This significant new release offers a variety of features which are designed for complex, distributed, and high-volume, velocity data requirements. JBoss Data Grid can support both on-premise and cloud-based infrastructures, and it can handle the near-instantaneous, complex demands of Internet of Things and big data environments.
What It Brings
JBoss Data Grid can be deployed in different architectures, depending on the needs of your environment. In addition to the traditional usage as distributed cache, in-memory data grids can function as the primary data store for applications or as a compute grid for distributed computing.
There are two use cases for using JBoss Data Grid as a data store:
- Data caching and transient storage. As an in-memory data store for frequently accessed application data or for transient data, such as shopping cart information or session data. This avoids hitting transactional backend systems are frequently, which reduces operating costs.
- Primary data store. Data Grid can function as a key-value store similar to a NoSQL database. This can be the primary data source for applications for rapid retrieval of in-memory data and to persist data for recovery and archiving. Applications can run data-intensive operations like queries, transaction management, and distributed workloads.
Modern architectures require flexible, distributed, and scalable memory and data storage. Using JBoss Data Grid as a distributed computing grid can help support the most demanding architectures:
- Scale-out compute grid and event-driven computing. Through storage node clusters, JBoss Data Grid can do a distributed architecture with application logic at each node for faster data processing and lower latency and traffic. This architecture also supports event-driven computing by executing application logic at the node as data are updated.
- Big data and the Internet of Things. JBoss Data Grid can support massive data streams — hundreds of thousands of updates per second. The Internet of Things can have data streams from thousands of connected devices, updating frequently. Clustering and scale, application logic and processing, and both in-memory and persistent storage in JBoss Data Grid enable those big data architectures by managing those massive data streams.
Real-Time Analytics and Performance for Digital Business
DIgital transformation means that organizations are pushing into a new intersection between their physical goods or services and online, on-demand applications. This digital environment is reliant on data — and unlike previous generations, this technology uses -near live data streams rather than historical data collections.
JBoss Data Grid is a leading high-performance, highly-scalable, in-memory data grid. In-memory data grids provide a means of scalable memory so that even rapidly changing application data can be processed. Better data processing and management enables organizations to make fast, accurate decisions using large data streams.
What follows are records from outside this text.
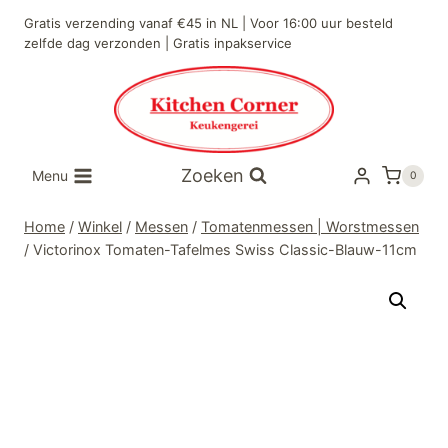
Doorgaan
Gratis verzending vanaf €45 in NL | Voor 16:00 uur besteld
naar
zelfde dag verzonden | Gratis inpakservice
inhoud
Zoeken
Menu
0
Home
/
Winkel
/
Messen
/
Tomatenmessen | Worstmessen
/
Victorinox Tomaten-Tafelmes Swiss Classic-Blauw-11cm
JBoss Data Grid 7.0 offers a data foundation for real time analytics:
- Low latency data processing through memory and distributed parallel execution
- Data partitioning and distribution across cluster nodes for horizontal scalability
- High availability through data replication
- Shared data services for real-time and in-memory analytics and event processing
A Short List of Major Features
The release notes cover the full features and enhancements for JBoss Data Grid 7.0. There are a number of features for improved ease of use, real-time analytics, and language support:
- Distributed streams, which uses the Java 8 Stream API to take complex collections of data and run defined analytics operations.
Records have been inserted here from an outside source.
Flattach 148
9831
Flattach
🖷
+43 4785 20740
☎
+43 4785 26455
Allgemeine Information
- Resilient distributed dataset (RDD) and DStream integration with Apache Spark 1.6, allowing Data Grid to be a data source for Spark and to execute Spark and Spark Streaming operations on data in Data Grid.
- Hadoop InputFormat/OutputFormat integration, so that Hadoop tooling and oeprations can be used with data stored in Data Grid.
- New administrative consoles for cluster management to simplify common tasks for managing the cache, nodes, and remote tasks.
- Control operations for clusters including graceful shutdowns and startup and restores from persistent storage.
- A new Node.js Hot Rod client to support using Data Grid as a NoSQL database with Node.js applications.
- Running remote tasks (business logic) on a Data Grid server from the Java Hot Rod client.
- Support for a Cassandra cache store, which persists the entries of a distributed cache on a shared Apache Cassandra instance.